* AIM OF THE TASK: Go through the records and filter out every line lacking the word "week"; copy the lines that remain.

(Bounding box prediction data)
BEGIN

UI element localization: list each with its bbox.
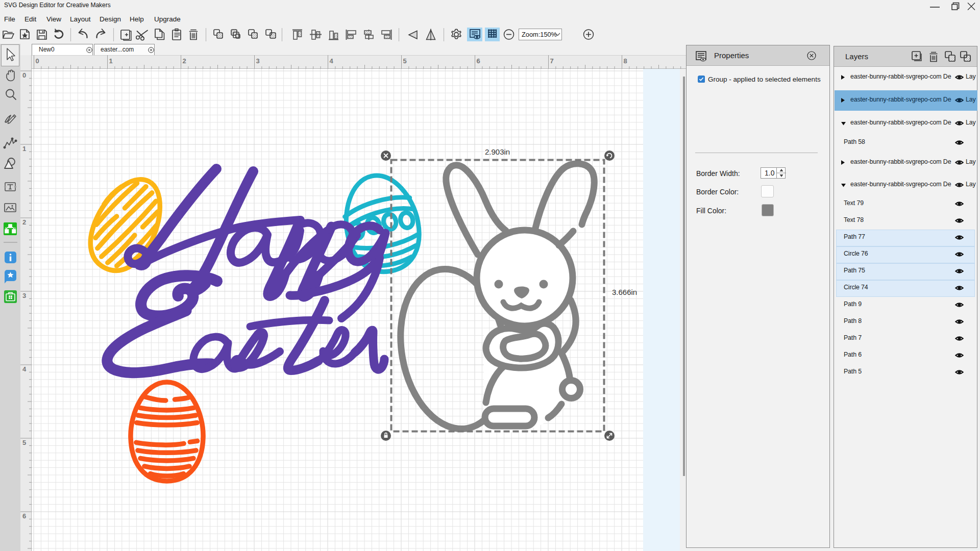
svg-text:1: 1 <box>109 57 113 65</box>
svg-text:1: 1 <box>22 145 26 153</box>
svg-text:4: 4 <box>330 57 334 65</box>
svg-text:5: 5 <box>403 57 407 65</box>
svg-text:3: 3 <box>22 292 26 299</box>
svg-text:0: 0 <box>22 71 26 79</box>
svg-text:8: 8 <box>624 57 627 65</box>
svg-text:2: 2 <box>22 218 26 226</box>
svg-text:3.666in: 3.666in <box>612 288 637 296</box>
svg-text:0: 0 <box>36 57 39 65</box>
svg-text:5: 5 <box>22 439 26 446</box>
svg-text:2: 2 <box>183 57 186 65</box>
svg-text:7: 7 <box>550 57 554 65</box>
svg-text:4: 4 <box>22 365 27 373</box>
svg-text:3: 3 <box>256 57 260 65</box>
svg-text:6: 6 <box>477 57 480 65</box>
svg-text:Zoom:150%: Zoom:150% <box>522 31 557 38</box>
svg-text:2.903in: 2.903in <box>485 147 510 156</box>
svg-text:6: 6 <box>22 512 26 520</box>
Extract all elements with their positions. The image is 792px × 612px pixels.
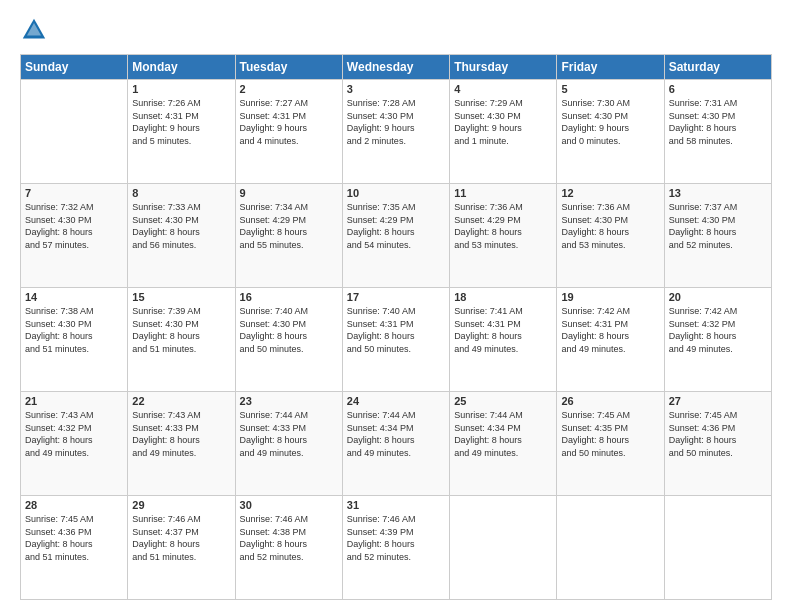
logo: [20, 16, 52, 44]
calendar-day-header: Sunday: [21, 55, 128, 80]
calendar-day-header: Monday: [128, 55, 235, 80]
calendar-day-header: Tuesday: [235, 55, 342, 80]
calendar-cell: 18Sunrise: 7:41 AM Sunset: 4:31 PM Dayli…: [450, 288, 557, 392]
page-container: SundayMondayTuesdayWednesdayThursdayFrid…: [0, 0, 792, 612]
day-number: 28: [25, 499, 123, 511]
day-number: 20: [669, 291, 767, 303]
day-info: Sunrise: 7:42 AM Sunset: 4:32 PM Dayligh…: [669, 305, 767, 355]
calendar-week-row: 1Sunrise: 7:26 AM Sunset: 4:31 PM Daylig…: [21, 80, 772, 184]
calendar-cell: 4Sunrise: 7:29 AM Sunset: 4:30 PM Daylig…: [450, 80, 557, 184]
day-info: Sunrise: 7:41 AM Sunset: 4:31 PM Dayligh…: [454, 305, 552, 355]
calendar-cell: 12Sunrise: 7:36 AM Sunset: 4:30 PM Dayli…: [557, 184, 664, 288]
calendar-cell: 16Sunrise: 7:40 AM Sunset: 4:30 PM Dayli…: [235, 288, 342, 392]
day-number: 21: [25, 395, 123, 407]
day-info: Sunrise: 7:44 AM Sunset: 4:33 PM Dayligh…: [240, 409, 338, 459]
calendar-cell: 13Sunrise: 7:37 AM Sunset: 4:30 PM Dayli…: [664, 184, 771, 288]
day-number: 4: [454, 83, 552, 95]
day-info: Sunrise: 7:28 AM Sunset: 4:30 PM Dayligh…: [347, 97, 445, 147]
calendar-cell: 23Sunrise: 7:44 AM Sunset: 4:33 PM Dayli…: [235, 392, 342, 496]
calendar-week-row: 7Sunrise: 7:32 AM Sunset: 4:30 PM Daylig…: [21, 184, 772, 288]
day-number: 14: [25, 291, 123, 303]
calendar-cell: 14Sunrise: 7:38 AM Sunset: 4:30 PM Dayli…: [21, 288, 128, 392]
day-info: Sunrise: 7:43 AM Sunset: 4:32 PM Dayligh…: [25, 409, 123, 459]
day-info: Sunrise: 7:33 AM Sunset: 4:30 PM Dayligh…: [132, 201, 230, 251]
day-info: Sunrise: 7:46 AM Sunset: 4:39 PM Dayligh…: [347, 513, 445, 563]
day-info: Sunrise: 7:26 AM Sunset: 4:31 PM Dayligh…: [132, 97, 230, 147]
day-info: Sunrise: 7:44 AM Sunset: 4:34 PM Dayligh…: [454, 409, 552, 459]
day-number: 1: [132, 83, 230, 95]
day-info: Sunrise: 7:39 AM Sunset: 4:30 PM Dayligh…: [132, 305, 230, 355]
day-number: 24: [347, 395, 445, 407]
calendar-cell: 8Sunrise: 7:33 AM Sunset: 4:30 PM Daylig…: [128, 184, 235, 288]
day-number: 11: [454, 187, 552, 199]
day-number: 23: [240, 395, 338, 407]
day-info: Sunrise: 7:37 AM Sunset: 4:30 PM Dayligh…: [669, 201, 767, 251]
day-number: 17: [347, 291, 445, 303]
day-number: 3: [347, 83, 445, 95]
day-info: Sunrise: 7:27 AM Sunset: 4:31 PM Dayligh…: [240, 97, 338, 147]
day-number: 16: [240, 291, 338, 303]
day-number: 19: [561, 291, 659, 303]
calendar-cell: 20Sunrise: 7:42 AM Sunset: 4:32 PM Dayli…: [664, 288, 771, 392]
calendar-cell: [664, 496, 771, 600]
calendar-header-row: SundayMondayTuesdayWednesdayThursdayFrid…: [21, 55, 772, 80]
calendar-cell: 27Sunrise: 7:45 AM Sunset: 4:36 PM Dayli…: [664, 392, 771, 496]
calendar-cell: 6Sunrise: 7:31 AM Sunset: 4:30 PM Daylig…: [664, 80, 771, 184]
calendar-cell: 1Sunrise: 7:26 AM Sunset: 4:31 PM Daylig…: [128, 80, 235, 184]
day-info: Sunrise: 7:34 AM Sunset: 4:29 PM Dayligh…: [240, 201, 338, 251]
calendar-cell: [21, 80, 128, 184]
calendar-day-header: Friday: [557, 55, 664, 80]
calendar-cell: 3Sunrise: 7:28 AM Sunset: 4:30 PM Daylig…: [342, 80, 449, 184]
day-number: 5: [561, 83, 659, 95]
day-info: Sunrise: 7:40 AM Sunset: 4:31 PM Dayligh…: [347, 305, 445, 355]
day-info: Sunrise: 7:32 AM Sunset: 4:30 PM Dayligh…: [25, 201, 123, 251]
day-info: Sunrise: 7:29 AM Sunset: 4:30 PM Dayligh…: [454, 97, 552, 147]
day-info: Sunrise: 7:42 AM Sunset: 4:31 PM Dayligh…: [561, 305, 659, 355]
calendar-cell: 26Sunrise: 7:45 AM Sunset: 4:35 PM Dayli…: [557, 392, 664, 496]
day-number: 29: [132, 499, 230, 511]
day-number: 22: [132, 395, 230, 407]
day-info: Sunrise: 7:44 AM Sunset: 4:34 PM Dayligh…: [347, 409, 445, 459]
calendar-table: SundayMondayTuesdayWednesdayThursdayFrid…: [20, 54, 772, 600]
calendar-cell: [450, 496, 557, 600]
day-info: Sunrise: 7:30 AM Sunset: 4:30 PM Dayligh…: [561, 97, 659, 147]
calendar-day-header: Saturday: [664, 55, 771, 80]
calendar-week-row: 21Sunrise: 7:43 AM Sunset: 4:32 PM Dayli…: [21, 392, 772, 496]
calendar-cell: 7Sunrise: 7:32 AM Sunset: 4:30 PM Daylig…: [21, 184, 128, 288]
calendar-cell: [557, 496, 664, 600]
calendar-cell: 31Sunrise: 7:46 AM Sunset: 4:39 PM Dayli…: [342, 496, 449, 600]
calendar-cell: 17Sunrise: 7:40 AM Sunset: 4:31 PM Dayli…: [342, 288, 449, 392]
day-number: 27: [669, 395, 767, 407]
day-number: 2: [240, 83, 338, 95]
day-number: 15: [132, 291, 230, 303]
day-info: Sunrise: 7:36 AM Sunset: 4:29 PM Dayligh…: [454, 201, 552, 251]
calendar-cell: 29Sunrise: 7:46 AM Sunset: 4:37 PM Dayli…: [128, 496, 235, 600]
day-info: Sunrise: 7:45 AM Sunset: 4:36 PM Dayligh…: [25, 513, 123, 563]
calendar-cell: 9Sunrise: 7:34 AM Sunset: 4:29 PM Daylig…: [235, 184, 342, 288]
day-info: Sunrise: 7:36 AM Sunset: 4:30 PM Dayligh…: [561, 201, 659, 251]
calendar-cell: 22Sunrise: 7:43 AM Sunset: 4:33 PM Dayli…: [128, 392, 235, 496]
calendar-cell: 10Sunrise: 7:35 AM Sunset: 4:29 PM Dayli…: [342, 184, 449, 288]
day-number: 12: [561, 187, 659, 199]
day-number: 18: [454, 291, 552, 303]
calendar-cell: 25Sunrise: 7:44 AM Sunset: 4:34 PM Dayli…: [450, 392, 557, 496]
day-number: 31: [347, 499, 445, 511]
calendar-cell: 28Sunrise: 7:45 AM Sunset: 4:36 PM Dayli…: [21, 496, 128, 600]
day-number: 8: [132, 187, 230, 199]
calendar-cell: 21Sunrise: 7:43 AM Sunset: 4:32 PM Dayli…: [21, 392, 128, 496]
calendar-day-header: Wednesday: [342, 55, 449, 80]
day-number: 6: [669, 83, 767, 95]
day-info: Sunrise: 7:40 AM Sunset: 4:30 PM Dayligh…: [240, 305, 338, 355]
calendar-cell: 24Sunrise: 7:44 AM Sunset: 4:34 PM Dayli…: [342, 392, 449, 496]
calendar-cell: 5Sunrise: 7:30 AM Sunset: 4:30 PM Daylig…: [557, 80, 664, 184]
day-number: 26: [561, 395, 659, 407]
day-info: Sunrise: 7:35 AM Sunset: 4:29 PM Dayligh…: [347, 201, 445, 251]
calendar-cell: 19Sunrise: 7:42 AM Sunset: 4:31 PM Dayli…: [557, 288, 664, 392]
day-info: Sunrise: 7:45 AM Sunset: 4:35 PM Dayligh…: [561, 409, 659, 459]
day-info: Sunrise: 7:38 AM Sunset: 4:30 PM Dayligh…: [25, 305, 123, 355]
day-number: 9: [240, 187, 338, 199]
day-info: Sunrise: 7:46 AM Sunset: 4:38 PM Dayligh…: [240, 513, 338, 563]
calendar-week-row: 14Sunrise: 7:38 AM Sunset: 4:30 PM Dayli…: [21, 288, 772, 392]
day-number: 30: [240, 499, 338, 511]
day-info: Sunrise: 7:45 AM Sunset: 4:36 PM Dayligh…: [669, 409, 767, 459]
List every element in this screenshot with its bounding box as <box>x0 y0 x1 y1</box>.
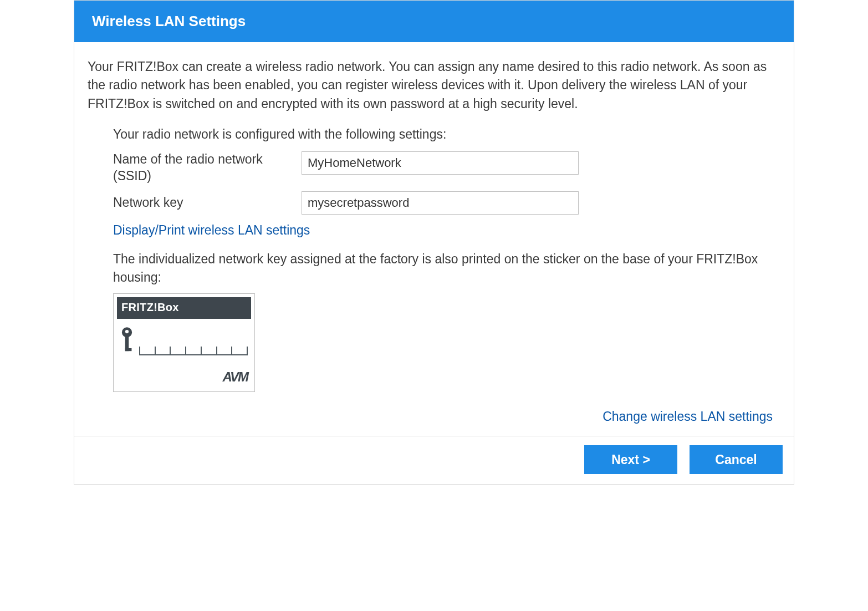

END

* PROBLEM SOLUTION:
calendar-week-row: 1Sunrise: 7:26 AM Sunset: 4:31 PM Daylig…: [21, 80, 772, 184]
calendar-week-row: 7Sunrise: 7:32 AM Sunset: 4:30 PM Daylig…: [21, 184, 772, 288]
calendar-week-row: 21Sunrise: 7:43 AM Sunset: 4:32 PM Dayli…: [21, 392, 772, 496]
calendar-week-row: 14Sunrise: 7:38 AM Sunset: 4:30 PM Dayli…: [21, 288, 772, 392]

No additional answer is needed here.